For a deeper look at byte-pair encoding, Andrej Karpathy's walkthrough minbpe is a practical starting point, and the original Neural Machine Translation of Rare Words with Subword Units paper introduced the approach most modern tokenizers still build on.

Frequently Asked Questions

How many tokens are in a word?
It depends on the tokenizer, but English words are usually one or two tokens. A common short word like "the" is typically a single token, while longer or less common words are split into subword pieces — for example, "unbelievableness" might become four tokens.

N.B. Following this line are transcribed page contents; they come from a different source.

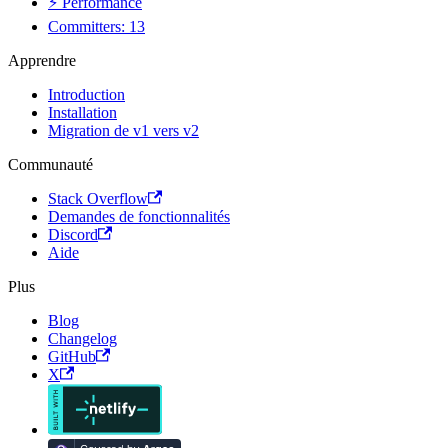
⚡ Performance
Committers: 13
Apprendre
Introduction
Installation
Migration de v1 vers v2
Communauté
Stack Overflow
Demandes de fonctionnalités
Discord
Aide
Plus
Blog
Changelog
GitHub
X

On average, English text runs about 0.75 tokens per word, or roughly 100 tokens per 75 words.
Why do AI models use tokens instead of words?
Words create problems for models: vocabularies balloon, rare words are unseen during training, and similar forms like "run," "running," and "ran" are treated as unrelated. Subword tokens give the model a fixed, manageable vocabulary while still letting it represent any word, including ones it has never seen, by combining familiar pieces.
Do tokens count toward the context window?
Yes. The context window is the total number of tokens the model can process in a single request, and it includes both the input you send and the output the model generates. If a model has a 100,000-token context window, your prompt and the model's reply together must fit within that budget.
Are tokens the same across different AI models?
No. Each model family uses its own tokenizer and vocabulary, so the same sentence can produce different token counts on different models. A prompt that fits comfortably in one model's context window may exceed another's, which is worth checking when switching between providers.